Welche drei Elemente muss ein Tatort unbedingt haben?
Vorspann. Spannung. Abspann. 

Wie dunkel darf ein Tatort sein?
Wenn er nachts spielt, ziemlich dunkel.

Wie witzig muss ein Tatort sein? Das erste Opfer in Ihrem Film wirkt fast wie aus einem Loriot entsprungen...
Es gibt keinen Witzzwang und ich finde, ein Tatort muss überhaupt nicht witzig sein. Was das erste Opfer betrifft: Menschen, die um Würde ringen, während sie sich in eine grauenhafte Situation manövrieren,  haftet etwas Komisches an. Auch weil sie selber gar nicht komisch sein wollen. Von dieser Verzweiflung hat Loriot erzählt. Und das erste Opfer im Tatort ist halt so jemand. Der hat Angst um seine Altersvorsorge, der fühlt sich gedemütigt und klein und da ist dieser Taxifahrer der sich nicht angeschnallt hat und den er jetzt anschnallen will...Man kann das auch traurig finden.

Wie weit war der Kino-Thriller „Locke“ mit Tom Hardy, der gleichfalls fast nur in einem Auto spielt,  ein Vorbild für dieses Kammerspiel im Taxi?
Das ist ein toller Film. Ein Vorbild war er nicht, weil Tom Hardy im Auto allein ist und in erster Linie telefoniert. Wir haben zwei Leute mehr im Wagen und damit noch eine größere Herausforderung, was Blickachsen, Dialog und Timing betrifft.
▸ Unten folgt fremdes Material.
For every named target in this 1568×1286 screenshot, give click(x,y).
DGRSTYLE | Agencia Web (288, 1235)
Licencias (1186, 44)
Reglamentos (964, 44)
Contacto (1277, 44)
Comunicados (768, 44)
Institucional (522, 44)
Ihr „Oider Depp“ liegt auf der Fanseite „Tatort-Forum“ auf Platz 3 der Beliebtheitsskala - ahnt man den potenziellen Erfolg bereits beim Schreiben?
Nein. Ich glaube, es ist schwer, auf Erfolg – der ja auch irrationale Elemente hat – hin zu arbeiten.

Sie haben für „Im Freien Fall“ den Grimme-Preis bekommen - ist das wichtiger als eine Quote über 10 Millionen?
Das ist beides schön. Eine künstlerische Auszeichnung und ein Publikumserfolg sind schwer gegeneinander aufzurechnen.

Während „Derrick“ in Dutzenden von anderen Ländern ermittelt, ist der „Tatort“ kein Export-Schlager – woran liegt das?
An seiner Eigenheit und seinem Eigensinn. Was der regionalistischen Idee von Gunther Witte, dem Erfinder des Tatorts, geschuldet ist. Die Tatorte unterscheiden sich stilistisch, narrativ, sie haben keinen gemeinsamen Hauptdarsteller, keine einheitliche Firnis im Sinne der Visualität. Wäre der Tatort sowas wie Derrick geworden, gäbe es ihn heute nicht mehr - da bin ich ziemlich sicher.

Welches ist Ihr bester „Tatort“ der Geschichte?
„Das Mädchen gegenüber“ mit Hans-Jörg Felmy hat mich damals sehr beeindruckt.